Nanoscale Characterisation of Barriers to Electron Conduction in ZnO Varistor Materials

• Main Author: Elfwing, Mattias
• Format: Doctoral Thesis
• Language: English
• Published: Uppsala universitet, Institutionen för materialvetenskap 2002
• Subjects: Materials science; ZnO varistor material; TEM; SEM; EBIC; ESEM; electron holography; Materialvetenskap; Teknisk materialvetenskap
• Online Access: http://urn.kb.se/resolve?urn=urn:nbn:se:uu:diva-1757; http://nbn-resolving.de/urn:isbn:91-554-5236-1

The work presented in this thesis is concerned with the microstructure of zinc oxide varistor materials used in surge protecting devices.
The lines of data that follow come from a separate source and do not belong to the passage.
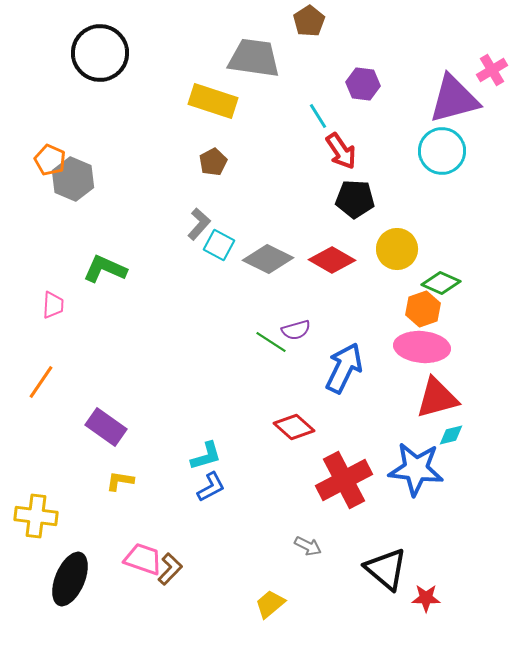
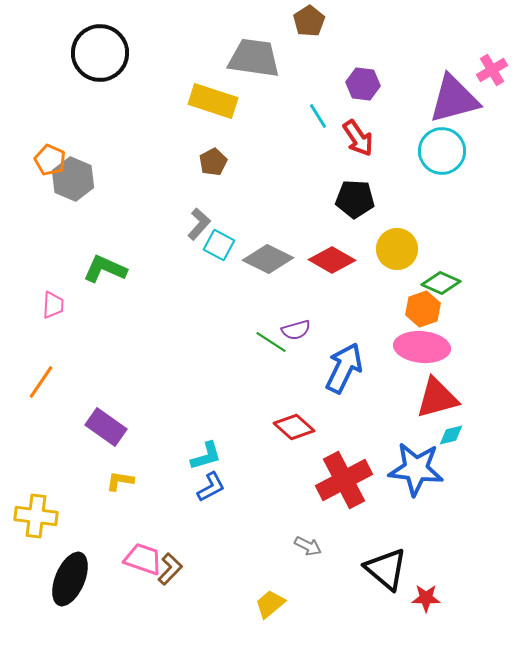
red arrow at (341, 151): moved 17 px right, 13 px up
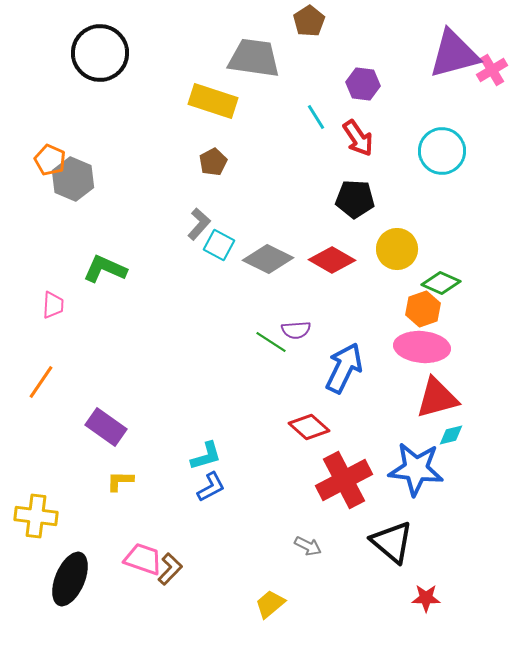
purple triangle at (454, 99): moved 45 px up
cyan line at (318, 116): moved 2 px left, 1 px down
purple semicircle at (296, 330): rotated 12 degrees clockwise
red diamond at (294, 427): moved 15 px right
yellow L-shape at (120, 481): rotated 8 degrees counterclockwise
black triangle at (386, 569): moved 6 px right, 27 px up
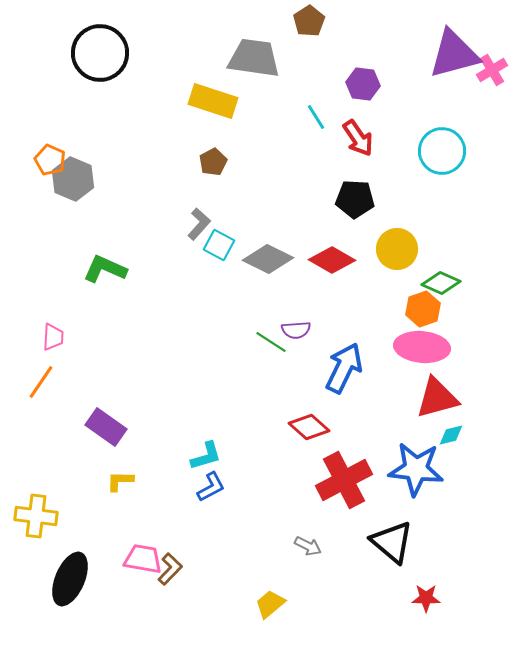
pink trapezoid at (53, 305): moved 32 px down
pink trapezoid at (143, 559): rotated 9 degrees counterclockwise
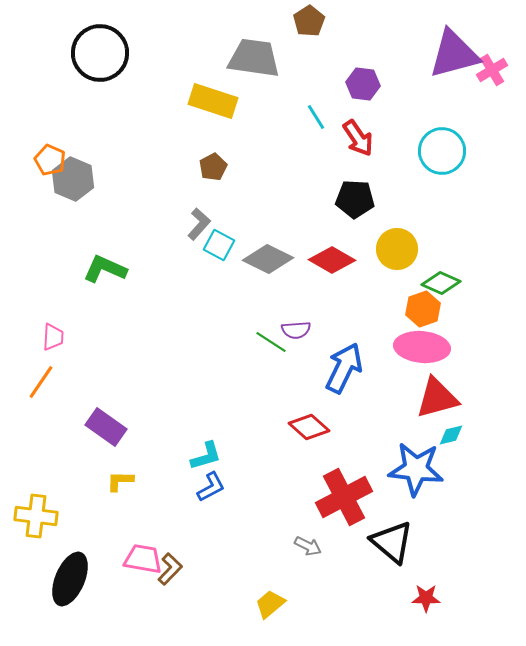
brown pentagon at (213, 162): moved 5 px down
red cross at (344, 480): moved 17 px down
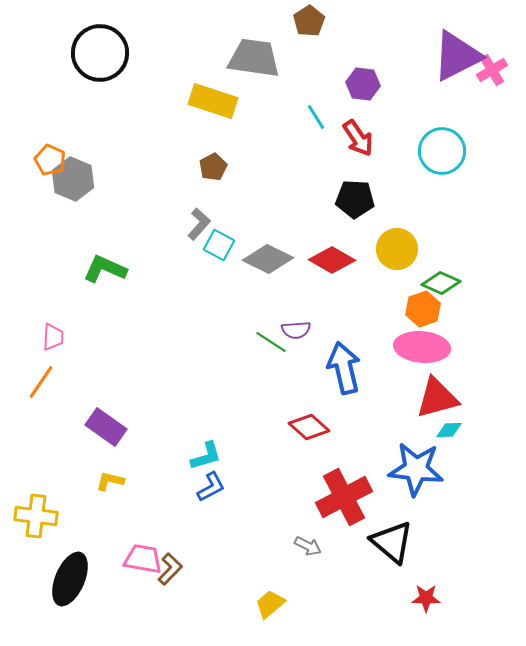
purple triangle at (454, 54): moved 3 px right, 2 px down; rotated 12 degrees counterclockwise
blue arrow at (344, 368): rotated 39 degrees counterclockwise
cyan diamond at (451, 435): moved 2 px left, 5 px up; rotated 12 degrees clockwise
yellow L-shape at (120, 481): moved 10 px left; rotated 12 degrees clockwise
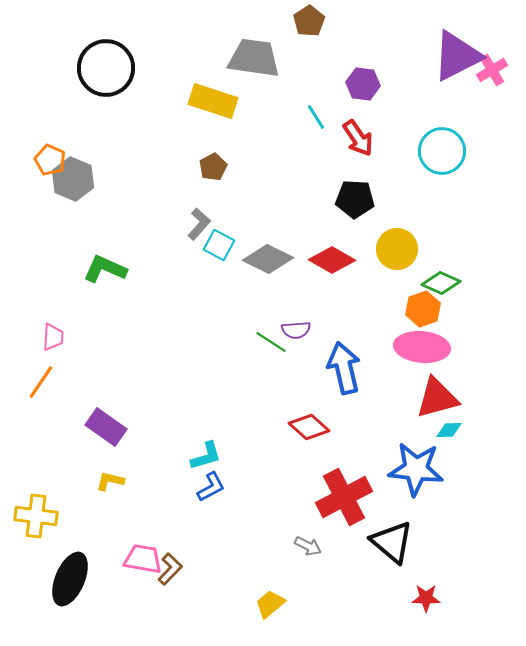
black circle at (100, 53): moved 6 px right, 15 px down
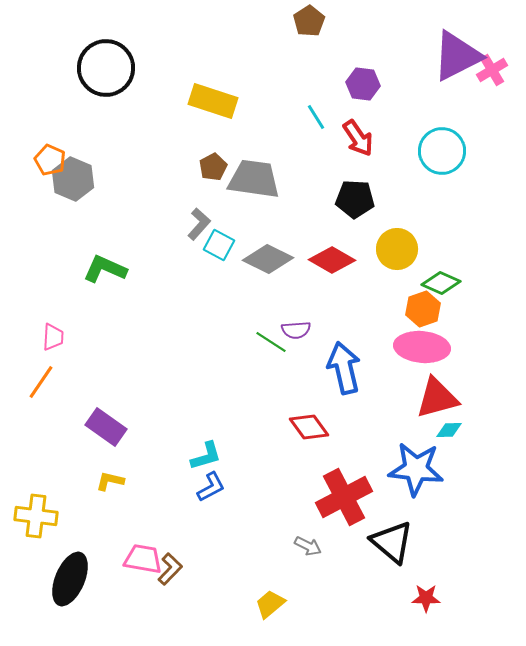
gray trapezoid at (254, 58): moved 121 px down
red diamond at (309, 427): rotated 12 degrees clockwise
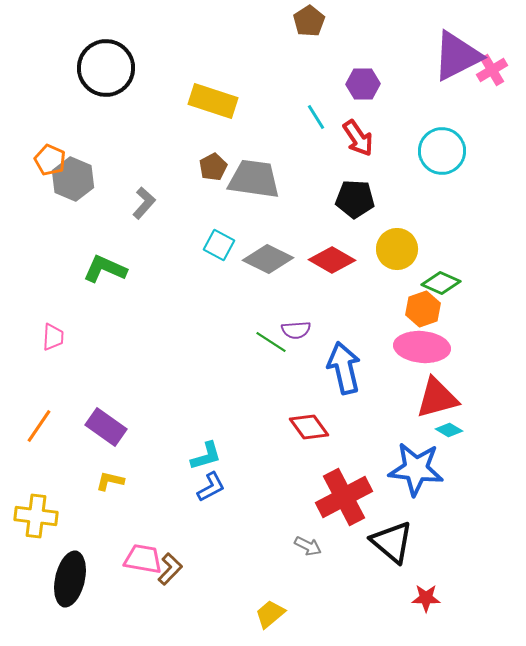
purple hexagon at (363, 84): rotated 8 degrees counterclockwise
gray L-shape at (199, 224): moved 55 px left, 21 px up
orange line at (41, 382): moved 2 px left, 44 px down
cyan diamond at (449, 430): rotated 32 degrees clockwise
black ellipse at (70, 579): rotated 10 degrees counterclockwise
yellow trapezoid at (270, 604): moved 10 px down
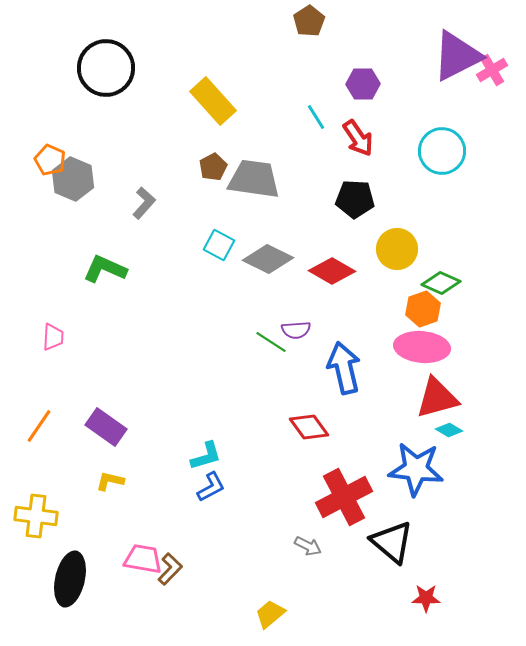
yellow rectangle at (213, 101): rotated 30 degrees clockwise
red diamond at (332, 260): moved 11 px down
This class of material has been characterised with special emphasis on the functional microstructure and the development of the microstructure during sintering. Several different techniques have been used for the analysis, especially scanning electron microscopy (SEM) in combination with electron beam-induced current (EBIC) analysis and in-situ studies of heat-treatment experiments and transmission electron microscopy (TEM) in combination with energy dispersive X-ray spectrometry (EDS) and electron holography. Detailed TEM analyses using primarily centred dark-field imaging of grain boundaries, especially triple and multiple grain junctions, were used to reveal the morphological differences between the various Bi2O3 phases. The triple and multiple grain junctions were found to exhibit distinct differences in morphology, which could be attributed the difference in structure of the crystalline Bi2O3 polymorphs present in the junctions. Electrical measurements were performed on individual ZnO/ZnO grain boundaries using EBIC in the SEM. The EBIC signal was found to depend strongly on the geometric properties of the interface and also on the symmetry of the depletion region at the interface. A symmetric double Schottky barrier was never observed in the experiments, but instead barriers with clear asymmetry in the depletion region. Experimental results together with computer simulations show that reasonably small differences in the deep donor concentrations between grains could be responsible for this effect. Electron holography in the TEM was used to image the electrostatic potential variation across individual ZnO/ZnO interfaces. The sign of the interface charge, the barrier height (about 0.8 eV) and the depletion region width (100 to 150 nm) were determined from holography data. Asymmetries of the depletion region were also found with this technique. The full sintering process of doped ZnO powder granules was studied in-situ in the environmental SEM. The densification and grain growth processes were studied through the sintering cycle. The formation of a functional microstructure in ZnO varistor materials was found to depend strongly on the total pressure.